New Research From <em>Clinical Psychological Science</em>

Read about the latest research published in Clinical Psychological Science:

Iris M. Engelhard, Miriam J. J. Lommen, and Marit Sijbrandij

Are perceptions of growth after a trauma adaptive or maladaptive for trauma survivors? Infantry soldiers in the Royal Netherlands Army completed personality assessments before a 4-month deployment in Iraq. Five months and 15 months after their return, the soldiers completed measures of trauma, posttraumatic growth, and PTSD symptoms. Greater perceived growth 5 months postdeployment was associated with greater levels of posttraumatic stress 15 months postdeployment, even after controlling for levels of posttraumatic stress at the 5-month time point. This finding indicates that perceptions of positive growth after a traumatic event may have negative long-term implications for survivors’ mental health outcomes

Negative Social-Evaluative Fears Produce Social Anxiety, Food Intake, and Body Dissatisfaction: Evidence of Similar Mechanisms Through Different Pathways

Cheri A. Levinson and Thomas L. Rodebaugh

The level of comorbidity between eating disorders and social-anxiety disorders is quite high, leading researchers to posit that these two psychopathologies have a shared underlying vulnerability. The researchers examined whether two negative social-evaluation fears — fear of negative evaluation (FNE) and social-appearance anxiety (SAA) — could be the source of this shared vulnerability. Participants completed a speech task that induced fears of either FNE or SAA. They found that inducing FNE led to increased levels of social anxiety and food intake, whereas inducing SSA led to increased levels of social anxiety and body dissatisfaction.
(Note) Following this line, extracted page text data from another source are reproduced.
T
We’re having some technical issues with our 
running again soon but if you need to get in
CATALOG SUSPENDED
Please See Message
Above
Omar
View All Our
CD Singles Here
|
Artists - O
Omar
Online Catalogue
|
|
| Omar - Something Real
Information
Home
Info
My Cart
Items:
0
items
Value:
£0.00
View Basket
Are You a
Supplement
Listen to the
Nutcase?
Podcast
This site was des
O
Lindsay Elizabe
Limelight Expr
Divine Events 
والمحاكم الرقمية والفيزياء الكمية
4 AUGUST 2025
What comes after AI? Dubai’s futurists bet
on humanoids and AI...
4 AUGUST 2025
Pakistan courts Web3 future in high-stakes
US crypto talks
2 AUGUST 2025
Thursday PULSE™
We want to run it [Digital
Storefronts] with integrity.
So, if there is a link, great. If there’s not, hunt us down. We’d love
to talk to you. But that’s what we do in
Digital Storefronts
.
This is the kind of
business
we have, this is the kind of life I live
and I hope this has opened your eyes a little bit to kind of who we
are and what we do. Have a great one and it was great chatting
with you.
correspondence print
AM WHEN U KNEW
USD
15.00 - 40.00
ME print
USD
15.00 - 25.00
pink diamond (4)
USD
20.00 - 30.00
These findings suggest that although negative social-evaluation fears may be a shared vulnerability for both disorders, the way this vulnerability arises leads to the development of disorder-specific behaviors.

Neighborhood Poverty, College Attendance, and Diverging Profiles of Substance Use and Allostatic Load in Rural African American Youth

Edith Chen, Gregory E. Miller, Gene H. Brody, and ManKit Lei

Children who grow up in impoverished neighborhoods are at risk for a variety of poor mental and physical outcomes. Despite these risks, a subset of these children seem to show resilience and achieve positive life outcomes. The researchers examined assessments of neighborhood poverty, college attendance, substance use, and allostatic load — a measure of physical stress on the body — taken from a longitudinal study of African American families. They found that neighborhood poverty was linked to allostatic load only for those youths who attended college. Although these adolescents seem to be succeeding in life behaviorally, they are still at risk physiologically because of their high allostatic load, indicating that their resilience may be only “skin deep.”
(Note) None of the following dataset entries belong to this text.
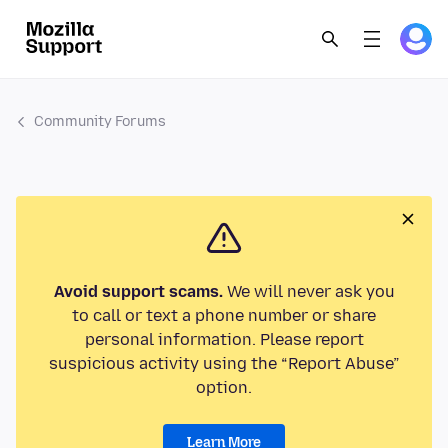
Community Forums
Avoid support scams.
We will never ask you
to call or text a phone number or share
personal information. Please report
suspicious activity using the “Report Abuse”
option.
Learn More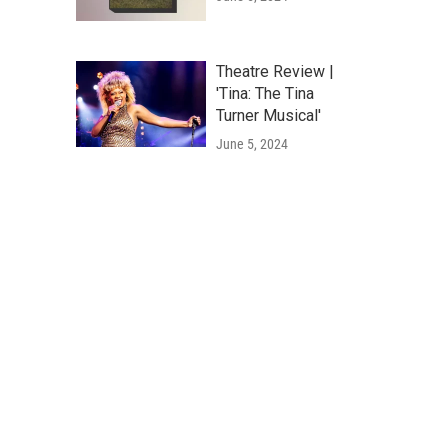
Theatre Review |
'Tina: The Tina
Turner Musical'
June 5, 2024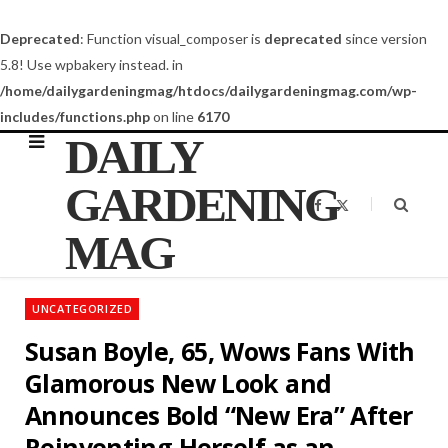
Deprecated
: Function visual_composer is
deprecated
since version
5.8! Use wpbakery instead. in
/home/dailygardeningmag/htdocs/dailygardeningmag.com/wp-
includes/functions.php
on line
6170
DAILY
GARDENING
F
X
a
(
c
T
MAG
e
w
b
i
o
t
o
t
k
e
UNCATEGORIZED
r
)
Susan Boyle, 65, Wows Fans With
Glamorous New Look and
Announces Bold “New Era” After
Reinventing Herself as an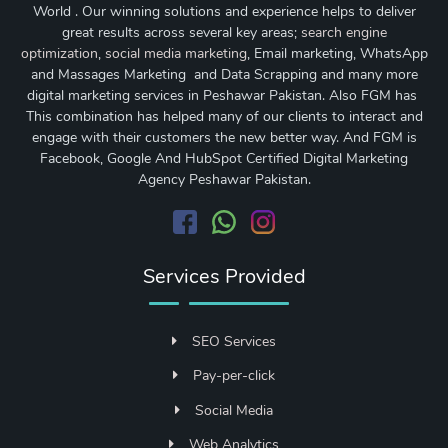
World . Our winning solutions and experience helps to deliver
great results across several key areas;
search engine
optimization
,
social media marketing
, Email marketing, WhatsApp
and Massages Marketing and Data Scrapping and many more
digital marketing services in Peshawar Pakistan. Also FGM has
This combination has helped many of our clients to interact and
engage with their customers the new better way. And FGM is
Facebook, Google And HubSpot Certified Digital Marketing
Agency Peshawar Pakistan.
Services Provided
SEO Services
Pay-per-click
Social Media
Web Analytics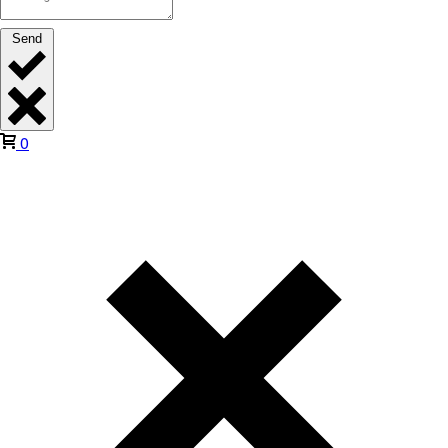
Send
0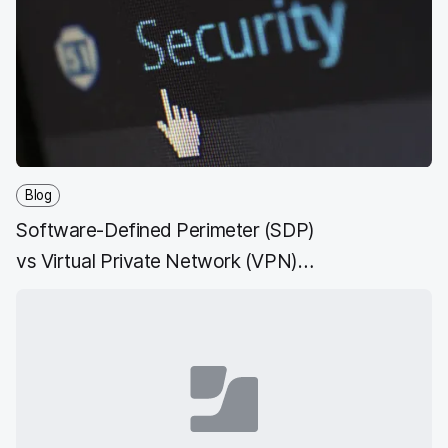
Blog
Software-Defined Perimeter (SDP)
vs Virtual Private Network (VPN)
and ZTNA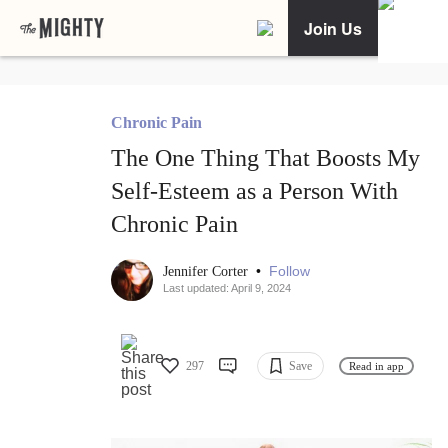
Join Us
Chronic Pain
The One Thing That Boosts My
Self-Esteem as a Person With
Chronic Pain
•
Follow
Jennifer Corter
Last updated: April 9, 2024
297
Save
Read in app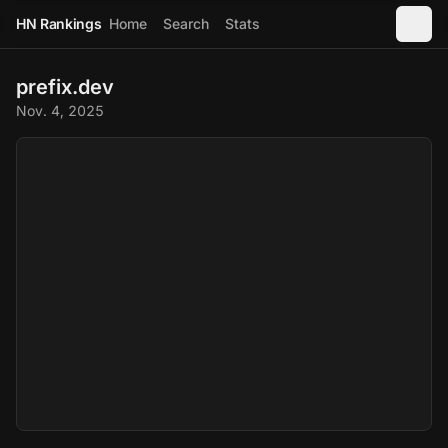
HN Rankings
Home
Search
Stats
prefix.dev
Nov. 4, 2025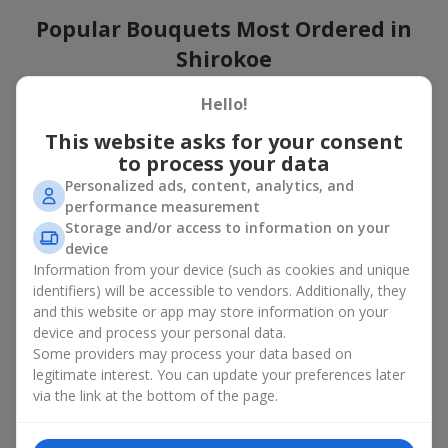
Popular Bouquets Most Ordered in
Shirokoe
Which popular bouquets are most frequently ordered by our
Hello!
clients in Shirokoe? Which popular flowers for bouquets remain
This website asks for your consent
trendy and always make it to the top?
to process your data
Classic flower combinations. Red roses, white lilies, pink
Personalized ads, content, analytics, and
chrysanthemums — these are the flowers that have
performance measurement
captured the hearts of thousands of clients. Such popular
Storage and/or access to information on your
bouquets are always relevant for any event, from formal
device
celebrations to romantic moments.
Information from your device (such as cookies and unique
Universal popular bouquets. For those who do not want
identifiers) will be accessible to vendors. Additionally, they
to make a mistake in choosing, there is the perfect option
and this website or app may store information on your
— a universal bouquet. These popular bouquets suit any
device and process your personal data.
age and gender, and their composition can be adapted to
Some providers may process your data based on
any occasion.
legitimate interest. You can update your preferences later
Mass floral preferences. Peonies, tulips, daisies —
popular bouquets that remain attractive to buyers. They
via the link at the bottom of the page.
not only look wonderful, but these popular bouquets also
convey a sense of freshness and natural beauty.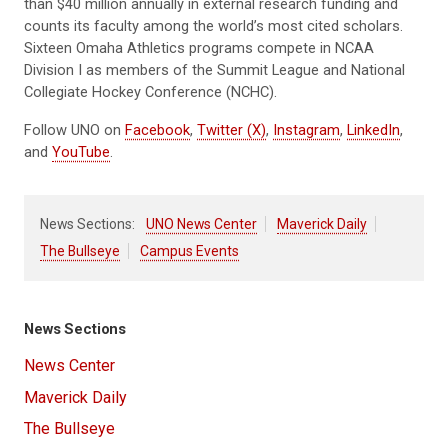
than $40 million annually in external research funding and
counts its faculty among the world’s most cited scholars.
Sixteen Omaha Athletics programs compete in NCAA
Division I as members of the Summit League and National
Collegiate Hockey Conference (NCHC).
Follow UNO on
Facebook
,
Twitter (X)
,
Instagram
,
LinkedIn
,
and
YouTube
.
News Sections:
UNO News Center
Maverick Daily
The Bullseye
Campus Events
News Sections
News Center
Maverick Daily
The Bullseye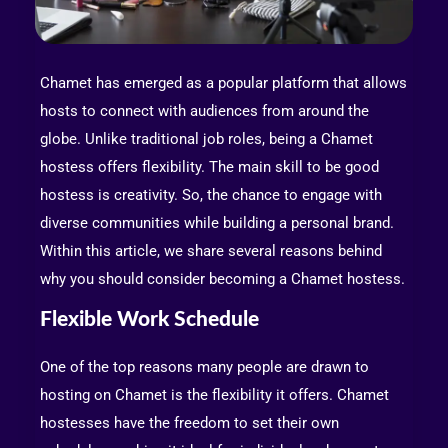
Chamet has emerged as a popular platform that allows
hosts to connect with audiences from around the
globe. Unlike traditional job roles, being a Chamet
hostess offers flexibility. The main skill to be good
hostess is creativity. So, the chance to engage with
diverse communities while building a personal brand.
Within this article, we share several reasons behind
why you should consider becoming a Chamet hostess.
Flexible Work Schedule
One of the top reasons many people are drawn to
hosting on Chamet is the flexibility it offers. Chamet
hostesses have the freedom to set their own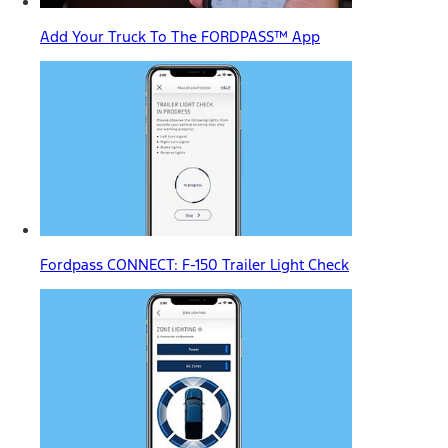
Add Your Truck To The FORDPASS™ App
Fordpass CONNECT: F-150 Trailer Light Check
Edith Chen will be giving an invited address at the 27th APS Annual Convention in New York, NY, USA.

The Promise of Neurotechnology in Clinical Translational Science

Susan W. White, J. Anthony Richey, Denis Gracanin, Martha Ann Bell, Stephen LaConte, Marika Coffman, Andrea Trubanova, and Inyoung Kim

The use of neurotechnology — devices and applications that can be used to assess and change neural function — has the potential to augment and improve the way we diagnose and treat a variety of different clinical disorders. White and colleagues provide a seven-principle framework that can be used to guide the development, evaluation, and application of these new technologies. Although neurotechnology has the potential to provide care with few side effects to a wide audience who might not have access to traditional in-person care, there are still some hurdles to be overcome. An integrative approach will be needed to combine measurements and insights gleaned from use of this technology to identify and target the underlying mechanisms of specific disorders.